Librement inspiré de l’affaire Geneviève Lhermitte (pour rappel, la mère nivelloise qui a tué ses cinq enfants, avant de rater son suicide en 2007), A perdre la raison pose la question du pourquoi de l’infanticide, ou plutôt du comment. Le sujet est délicat, non seulement par son propos mais surtout parce qu’il surfe sur la vague d’un fait divers récent. Cela lui a d’ailleurs été suffisamment reproché.
Pourtant, Joachim Lafosse le répète, c’est une fiction. La réalité ne l’intéresse que dans la mesure où elle peut fournir des mythes adaptables sur grand écran. En entendant relater le quintuple infanticide dans sa voiture, alors qu’il venait d’apprendre qu’il était papa, le réalisateur a senti qu’il y avait des leçons d’humanité à en tirer. Le contre-coup de l’affaire Lhermitte est tel que l’opinion publique crie au monstre, avant que le procès ne mette en lumière la possible responsabilité du Docteur et du mari (thèse cependant non suivie par le jury). Déjà à l’époque, Lafosse s’intéresse à cette femme et veut en faire son personnage. Il lui faudra plusieurs années pour mettre au point avec ses coscénaristes un scénario qui puisse passer en salle. Une première version chargeant plus le Docteur sera, par exemple, atténuée.

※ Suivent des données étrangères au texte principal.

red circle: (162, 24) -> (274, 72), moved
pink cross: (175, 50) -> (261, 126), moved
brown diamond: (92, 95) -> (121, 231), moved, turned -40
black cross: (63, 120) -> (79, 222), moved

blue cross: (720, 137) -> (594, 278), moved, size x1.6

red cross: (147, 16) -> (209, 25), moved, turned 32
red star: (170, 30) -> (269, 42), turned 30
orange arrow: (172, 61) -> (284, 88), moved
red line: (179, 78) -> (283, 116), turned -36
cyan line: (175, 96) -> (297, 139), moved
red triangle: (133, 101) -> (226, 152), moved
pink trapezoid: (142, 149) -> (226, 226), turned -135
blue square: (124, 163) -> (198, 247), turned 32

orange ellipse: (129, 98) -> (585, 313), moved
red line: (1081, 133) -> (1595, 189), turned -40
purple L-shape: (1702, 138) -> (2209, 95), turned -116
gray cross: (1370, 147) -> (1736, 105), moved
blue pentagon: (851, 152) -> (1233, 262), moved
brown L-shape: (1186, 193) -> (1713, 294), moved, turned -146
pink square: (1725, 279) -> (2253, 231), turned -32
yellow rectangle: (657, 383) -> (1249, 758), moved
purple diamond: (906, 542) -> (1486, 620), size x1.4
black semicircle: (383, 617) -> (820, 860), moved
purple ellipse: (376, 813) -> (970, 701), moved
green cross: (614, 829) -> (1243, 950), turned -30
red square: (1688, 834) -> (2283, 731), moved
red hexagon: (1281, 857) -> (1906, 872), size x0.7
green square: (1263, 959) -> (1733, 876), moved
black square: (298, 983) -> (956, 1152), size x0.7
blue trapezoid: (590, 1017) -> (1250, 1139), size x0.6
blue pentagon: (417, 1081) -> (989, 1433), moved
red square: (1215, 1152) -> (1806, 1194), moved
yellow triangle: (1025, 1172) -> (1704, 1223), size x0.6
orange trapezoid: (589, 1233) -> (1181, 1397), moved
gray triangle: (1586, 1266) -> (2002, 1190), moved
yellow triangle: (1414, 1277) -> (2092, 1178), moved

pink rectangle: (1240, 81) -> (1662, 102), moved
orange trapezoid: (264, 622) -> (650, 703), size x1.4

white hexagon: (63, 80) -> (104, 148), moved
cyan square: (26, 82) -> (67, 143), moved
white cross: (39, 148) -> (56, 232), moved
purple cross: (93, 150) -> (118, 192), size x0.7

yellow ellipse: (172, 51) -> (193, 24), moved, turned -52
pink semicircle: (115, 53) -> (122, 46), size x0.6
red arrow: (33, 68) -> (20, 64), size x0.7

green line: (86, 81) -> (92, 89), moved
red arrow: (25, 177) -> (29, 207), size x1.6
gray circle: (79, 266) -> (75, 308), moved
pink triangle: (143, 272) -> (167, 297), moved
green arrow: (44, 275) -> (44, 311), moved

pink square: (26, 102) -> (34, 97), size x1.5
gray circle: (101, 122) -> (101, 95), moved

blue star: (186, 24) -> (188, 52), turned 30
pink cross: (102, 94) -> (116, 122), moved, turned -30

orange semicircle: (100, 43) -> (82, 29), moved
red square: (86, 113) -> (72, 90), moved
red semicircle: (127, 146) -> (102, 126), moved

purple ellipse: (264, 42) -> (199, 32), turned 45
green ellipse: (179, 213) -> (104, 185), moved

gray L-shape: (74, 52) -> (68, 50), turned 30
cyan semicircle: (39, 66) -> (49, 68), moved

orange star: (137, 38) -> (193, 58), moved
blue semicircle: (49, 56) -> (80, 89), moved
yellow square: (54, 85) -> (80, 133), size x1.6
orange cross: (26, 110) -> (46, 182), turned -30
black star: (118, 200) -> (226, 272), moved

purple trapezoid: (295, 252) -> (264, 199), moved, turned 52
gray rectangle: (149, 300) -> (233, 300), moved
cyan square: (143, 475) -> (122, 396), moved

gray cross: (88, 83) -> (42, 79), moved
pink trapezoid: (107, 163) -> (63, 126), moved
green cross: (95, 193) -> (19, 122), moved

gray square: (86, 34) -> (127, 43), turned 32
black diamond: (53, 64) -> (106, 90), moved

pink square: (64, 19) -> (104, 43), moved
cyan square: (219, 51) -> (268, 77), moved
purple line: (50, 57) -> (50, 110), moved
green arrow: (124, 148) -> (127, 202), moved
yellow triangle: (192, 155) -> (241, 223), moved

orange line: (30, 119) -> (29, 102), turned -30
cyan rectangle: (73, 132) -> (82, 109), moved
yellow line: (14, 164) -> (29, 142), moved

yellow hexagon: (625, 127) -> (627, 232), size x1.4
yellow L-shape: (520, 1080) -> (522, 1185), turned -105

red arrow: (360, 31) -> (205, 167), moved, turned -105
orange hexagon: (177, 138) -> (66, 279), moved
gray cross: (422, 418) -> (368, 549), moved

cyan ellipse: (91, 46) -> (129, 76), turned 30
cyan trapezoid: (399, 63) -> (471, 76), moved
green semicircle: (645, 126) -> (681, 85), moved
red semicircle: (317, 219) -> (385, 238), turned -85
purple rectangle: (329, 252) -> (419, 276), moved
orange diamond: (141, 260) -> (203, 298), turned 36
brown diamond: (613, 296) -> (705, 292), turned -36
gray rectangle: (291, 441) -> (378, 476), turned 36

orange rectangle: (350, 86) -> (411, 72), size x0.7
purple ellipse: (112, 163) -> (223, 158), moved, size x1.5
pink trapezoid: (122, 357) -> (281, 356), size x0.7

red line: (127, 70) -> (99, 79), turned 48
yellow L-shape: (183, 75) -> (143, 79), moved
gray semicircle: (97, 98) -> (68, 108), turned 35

En ressort donc un film terriblement humain, qui montre à voir la chute lente et douloureuse d’une femme meurtrie par son environnement, au point que les meurtrissures ne peuvent trouver d’apaisement que dans le meurtre. Là réside toute la finesse de Joachim Lafosse : accompagner d’une caméra discrète la décomposition dépressive d’une mère paumée. Et le réalisateur est servi par un jeu d’acteur sublime, Emilie Dequenne en tête, qui campe un déclin hors du commun. Comme dans Rosetta, il y a dix ans de cela, la performance est magistrale et lui a d’ailleurs valu le Prix de la Meilleure Actrice dans la catégorie Un Certain Regard du Festival de Cannes. Tourner avec ses compatriotes lui réussit plutôt bien.
On y croit. On sourit au bonheur du jeune couple, à la générosité du Docteur, à la première naissance. Puis, on est dérangé par le piège qui se referme, par les compromis pervers qui s’instaurent, par le mal-être de Murielle. Au point que la fin atroce (sublimée par le hors champ) s’impose au spectateur. Et c’est peut-être le plus déstabilisant et en même temps la plus grande preuve de la maîtrise du réalisateur.
Pari réussi donc, mise en scène efficace, montage elliptique, musique qui prend aux tripes, particulièrement le Mentre io Godo in dolce oblio de Scarlatti, leitmotiv fabuleusement infernal.
Une belle leçon de cinéma belge. Si vous n’avez pas peur de l’émotion, n’hésitez donc pas.